Fucose-containing sulfated polysaccharides from brown seaweeds inhibit proliferation of melanoma cells and induce apoptosis by activation of caspase-3 in vitro

Abstract

Fucose-containing sulfated polysaccharides (FCSPs) extracted from seaweeds, especially brown macro-algae, are known to possess essential bioactive properties, notably growth inhibitory effects on tumor cells. In this work, we conducted a series of in vitro studies to examine the influence of FCSPs products from Sargassumhenslowianum C. Agardh (FSAR) and Fucus vesiculosus (FVES), respectively, on proliferation of melanoma B16 cells and to investigate the underlying apoptosis promoting mechanisms. Cell viability analysis showed that both FCSPs products, i.e., FSAR and FVES, decreased the proliferation of the melanoma cells in a dose-response fashion, with FSAR being more potent at lower dosages, and FVES being relatively more anti-proliferative than FSAR at higher dosages. Flow cytometric analysis by Annexin V staining of the melanoma cells exposed to the FCSPs products confirmed that both FSAR and FVES induced apoptosis. The FCSPs-induced apoptosis was evidenced by loss of plasma membrane asymmetry and translocation of the cell membrane phospholipids and was accompanied by the activation of caspase-3. The FCSPs bioactivity is proposed to be attributable to distinct structural features of the FCSPs, particularly the presence of sulfated galactofucans (notably in S.henslowianum) and sulfated fucans (notably in F. vesiculosus). This study thus indicates that unfractionated FCSPs may exert bioactive effects on skin cancer cells via induction of apoptosis through cascades of reactions that involve activation of caspase-3.

Keywords: anti-tumor; apoptosis; bio-activity; fucoidan; fucose; sulfated polysaccharides.

Figure 1

Infrared analysis of fucose-containing sulfated polysaccharides (FCSPs) from (a) Sargassum henslowianum C. Agardh (FSAR) and (b) Fucus vesiculosus (FVES) scanned between 1800 and 550 cm⁻¹.

Figure 2

One-dimensional ¹H NMR spectra of crude FCSPs from (a) Sargassum henslowianum C. Agardh (FSAR) and (b) Fucus vesiculosus (FVES) in D₂O obtained using an INOVA 600 NMR spectrometer (Agilent Technologies, Tokyo, Japan).

Figure 3

MTT based colorimetric assay of cell viability of melonama B16 cells after treatment for 24 h with different dosage levels of crude fucose-containing sulfated polysaccharides from Sargassum henslowianum C. Agardh (FSAR) and Fucus vesiculosus (FVES), respectively.

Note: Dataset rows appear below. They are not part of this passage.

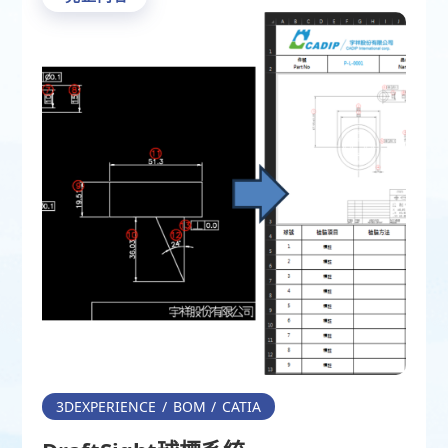
3DEXPERIENCE
BOM
CATIA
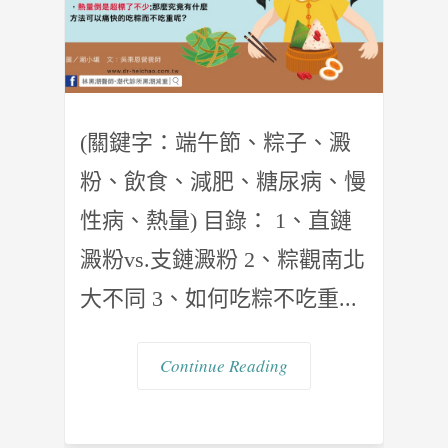
(關鍵字：端午節、粽子、澱
粉、飲食、減肥、糖尿病、慢
性病、熱量) 目錄： 1、直鏈
澱粉vs.支鏈澱粉 2、粽觀南北
大不同 3、如何吃粽不吃重...
Continue Reading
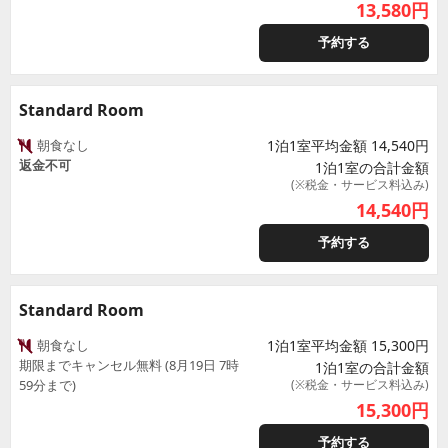
13,580
円
予約する
Standard Room
朝食なし
1泊1室平均金額 14,540円
返金不可
1泊1室の合計金額
(※税金・サービス料込み)
14,540
円
予約する
Standard Room
朝食なし
1泊1室平均金額 15,300円
期限までキャンセル無料 (8月19日 7時
1泊1室の合計金額
59分まで)
(※税金・サービス料込み)
15,300
円
予約する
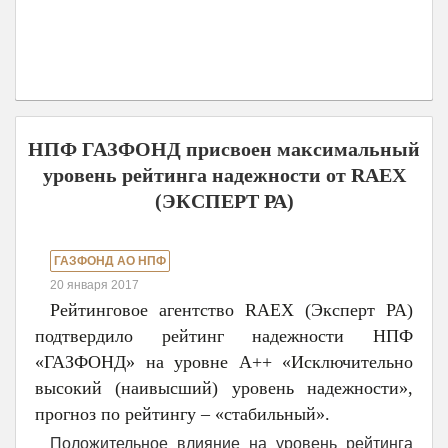
НПФ ГАЗФОНД присвоен максимальный
уровень рейтинга надежности от RAEX
(ЭКСПЕРТ РА)
ГАЗФОНД АО НПФ
20 января 2017
Рейтинговое агентство RAEX (Эксперт РА)
подтвердило рейтинг надежности НПФ
«ГАЗФОНД» на уровне А++ «Исключительно
высокий (наивысший) уровень надежности»,
прогноз по рейтингу – «стабильный».
Положительное влияние на уровень рейтинга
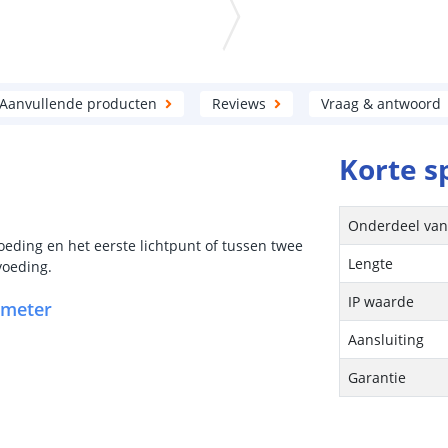
Aanvullende producten
Reviews
Vraag & antwoord
Korte s
Onderdeel va
oeding en het eerste lichtpunt of tussen twee
Lengte
voeding.
IP waarde
 meter
Aansluiting
Garantie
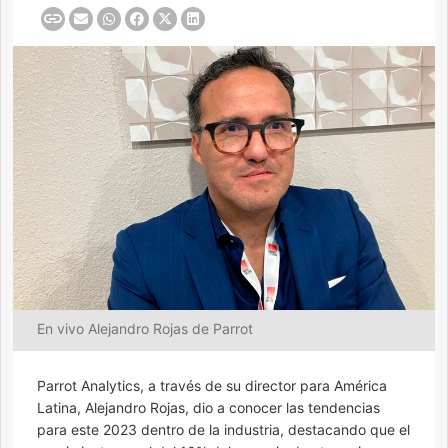
En vivo Alejandro Rojas de Parrot
Parrot Analytics, a través de su director para América
Latina, Alejandro Rojas, dio a conocer las tendencias
para este 2023 dentro de la industria, destacando que el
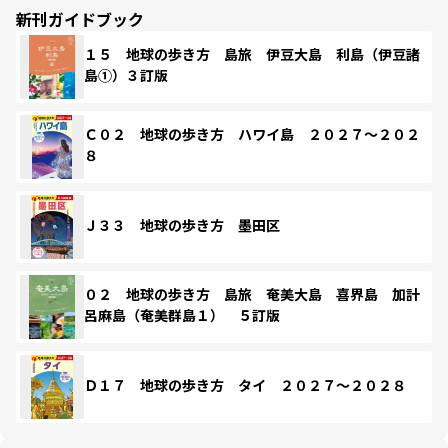
新刊ガイドブック
１５ 地球の歩き方 島旅 伊豆大島 利島（伊豆諸
島①）３訂版
Ｃ０２ 地球の歩き方 ハワイ島 ２０２７～２０２
８
Ｊ３３ 地球の歩き方 墨田区
０２ 地球の歩き方 島旅 奄美大島 喜界島 加計
呂麻島（奄美群島１） ５訂版
Ｄ１７ 地球の歩き方 タイ ２０２７～２０２８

Cell density was 6 × 10⁴ cells per well. ^a,b indicate statistically significantly different (P ≤ 0.05) cell viability levels after treatment with the two FCSP products at the same dosage level (mg/mL) (n = 4).

Figure 4

Flow cytometric analysis by Annexin V staining of Melanoma B16 cells treated for 24 h with 0.2 mg/mL crude fucose-containing sulfated polysaccharide (FCSP) products extracted from S. henslowianum C. Agardh (FSAR) and F. vesiculosus (FVES), respectively. (a) Apoptosis induced by FSAR (41 ± 3%, n = 2), FVES (30 ± 5%, n = 2); control 11.66 % (data not shown) (b) FSAR data and (c) FVES data for FACS scans of FCSP treated Melanoma 16 cells that were viable and not undergoing apoptosis (Annexin V⁻ and 7-AAD⁻); undergoing early apoptosis, with membrane integrity intact (Annexin V⁺and 7-AAD⁻); in the latest stage apoptosis and dead (Annexin V⁺ and 7-AAD⁺ ), respectively.

Figure 5

Activation of caspase-3 after treatment of melanoma B16 cells with different dosages of FCSPs from S. henslowianum (FSAR) and F. vesiculosus (FVES). For each dosage treatment the caspase-3 activity was assayed on a cytosolic extract of melanoma B16 cells with a DEVD-pNA substrate (contact at 37 °C for 1 h) and spectrophotometric detection by measuring the absorbance at 405 nm (n = 2).

Figure 6

Proposed mechanism for inhibition of the proliferation of melanoma cells by FCSPs: Activation of macrophages via membrane receptors, which leads to the production of cytokines that enhance NK cell activation. Activated NK cells release Granzyme B and perforin through granule exocytosis into the space between NK cells and melanoma cells to initiate caspase cascades in melanoma cells. Assimilation of Granzyme B by the tumor cells is facilitated by perforin. Granzyme B then initiates apoptosis by triggering the release of mitochondrial cytochrome c and apoptosome formation leading to caspase-3 activation, which in turn translocates the nucleus causing DNA fragmentation—the distinct morphological change of cells by apoptosis [36,37].